Merton teens to be taught about ticking biological clocks in fertility classes

Merton teens will have lessons about their biological clocks, the impact of delaying parenthood and factors that could affect sperm and egg quality during fertility classes.

Fertility expert at Merton charity Create Health Foundation Professor Geeta Nargund is championing the pilot scheme which aims to shift the focus from contraception to conception.

Girls will learn about the deterioration in female fertility after 30, the impact of STIs, weight, smoking, alcohol, thyroid function and egg quality on your chances on conceiving.
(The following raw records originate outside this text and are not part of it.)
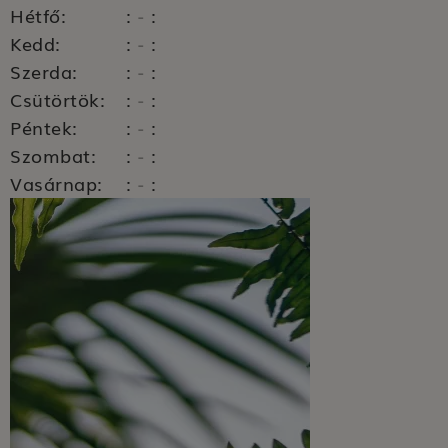
Hétfő:
:
:
-
Kedd:
:
:
-
Szerda:
:
:
-
Csütörtök:
:
:
-
Péntek:
:
:
-
Szombat:
:
:
-
Vasárnap:
:
:
-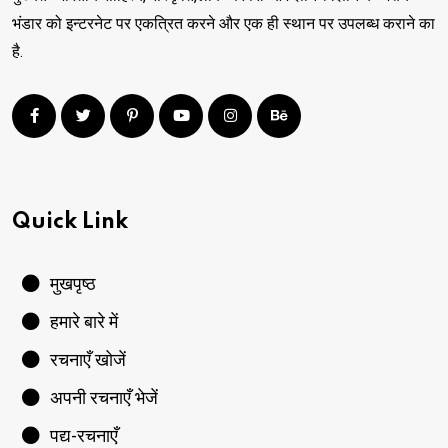
भंडार को इन्टरनेट पर एकत्रित करने और एक ही स्थान पर उपलब्ध कराने का
है.
Quick Link
मुखपृष्ठ
हमारे बारे में
रचनाएँ खोजें
अपनी रचनाएँ भेजें
पद्य-रचनाएँ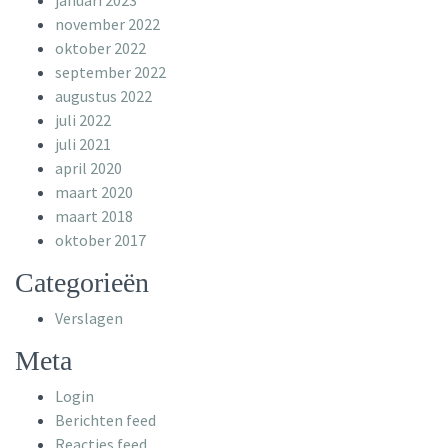
januari 2023
november 2022
oktober 2022
september 2022
augustus 2022
juli 2022
juli 2021
april 2020
maart 2020
maart 2018
oktober 2017
Categorieën
Verslagen
Meta
Login
Berichten feed
Reacties feed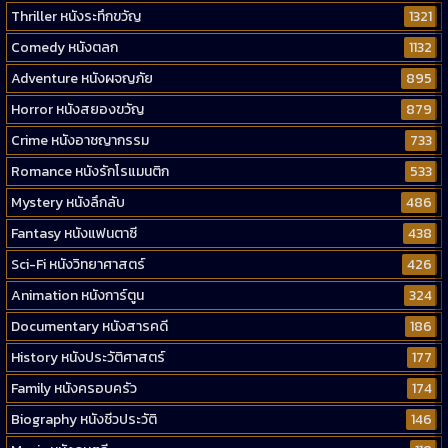
Thriller หนังระทึกขวัญ
1321
Comedy หนังตลก
1132
Adventure หนังผจญภัย
895
Horror หนังสยองขวัญ
879
Crime หนังอาชญากรรม
733
Romance หนังรักโรแมนติก
533
Mystery หนังลึกลับ
486
Fantasy หนังแฟนตาซี
438
Sci-Fi หนังวิทยาศาสตร์
426
Animation หนังการ์ตูน
324
Documentary หนังสารคดี
186
History หนังประวัติศาสตร์
177
Family หนังครอบครัว
174
Biography หนังชีวประวัติ
146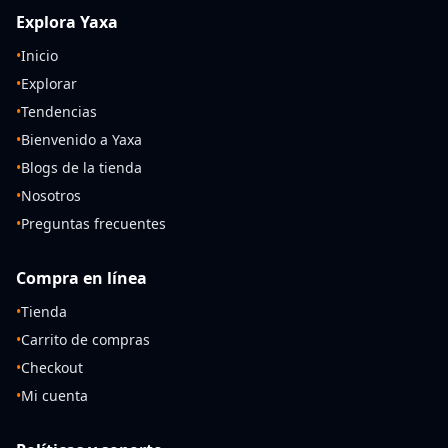
Explora Yaxa
•
Inicio
•
Explorar
•
Tendencias
•
Bienvenido a Yaxa
•
Blogs de la tienda
•
Nosotros
•
Preguntas frecuentes
Compra en línea
•
Tienda
•
Carrito de compras
•
Checkout
•
Mi cuenta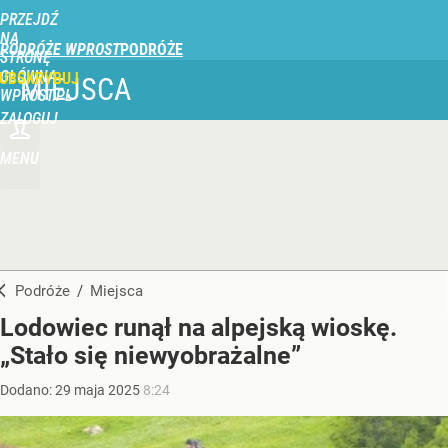
PRZEJDŹ
NA
PODRÓŻE WPROST
STRONĘ
GŁÓWNĄ
UBSKRYBUJ
MIEJSCA
WPROST.PL
ZALOGUJ
MENU
Podróże
/
Miejsca
Lodowiec runął na alpejską wioskę.
„Stało się niewyobrażalne”
Dodano:
29
maja
2025
8:24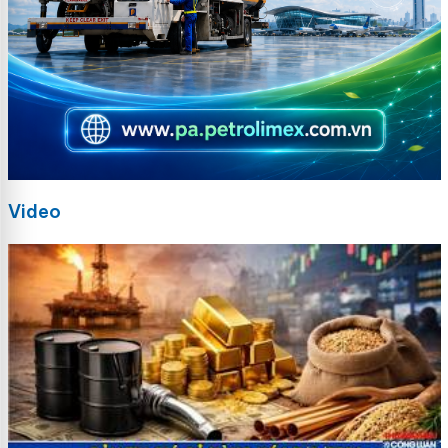
Video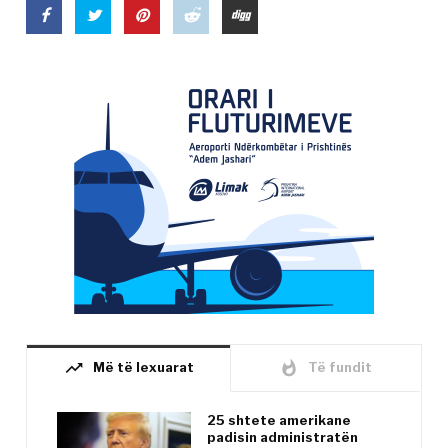
trending_up
whatshot
Më të lexuarat
Të fundit
25 shtete amerikane
padisin administratën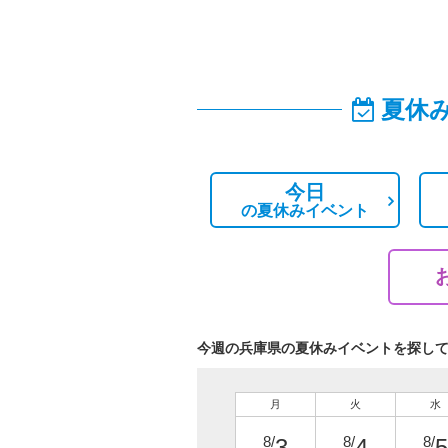
夏休
今日
の
夏休みイベント
今週の兵庫県の夏休みイベントを探し
月
火
水
8/
8/
8/
3
4
5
Boys will be taught about the effect alcohol and smoking could have on sperm quality and count.

Professor Nargund explained the importance of placing the emphasis on conception especially as the UK birth rate is relatively low, and highlighted that the Replacement Birth Rate has been largely sustained by immigrant mums.

She wrote: “Reliance on immigration is not the long term solution. We need to prevent infertility through education.

“I have yet to see the question of fertility education being addressed.

“This is surely the reason why I meet so many apparently intelligent, successful career women who are taken aback when they are informed that…their ovarian reserve is critically low.

“For some reason they think the pill will protect them from the age-related decline in egg reserve.”

She also highlighted the rise of career women who delay motherhood until later in life.

She said: “It’s time we shifted the paradigm from contraception to conception.

“Education has been proven to be effective; we have seen a reduction in teenage pregnancies.

“We must give young people the opportunity to protect their fertility. Empowering them with knowledge is the right thing to do.”

Some have criticised the scheme, claiming it risks delivering an inappropriate message to young people about starting a family earlier.

British Pregnancy Advice Service spokeswoman Clare Murphy said: “There’s no doubt this is a well-intentioned scheme but I think it will create more problems than it solves.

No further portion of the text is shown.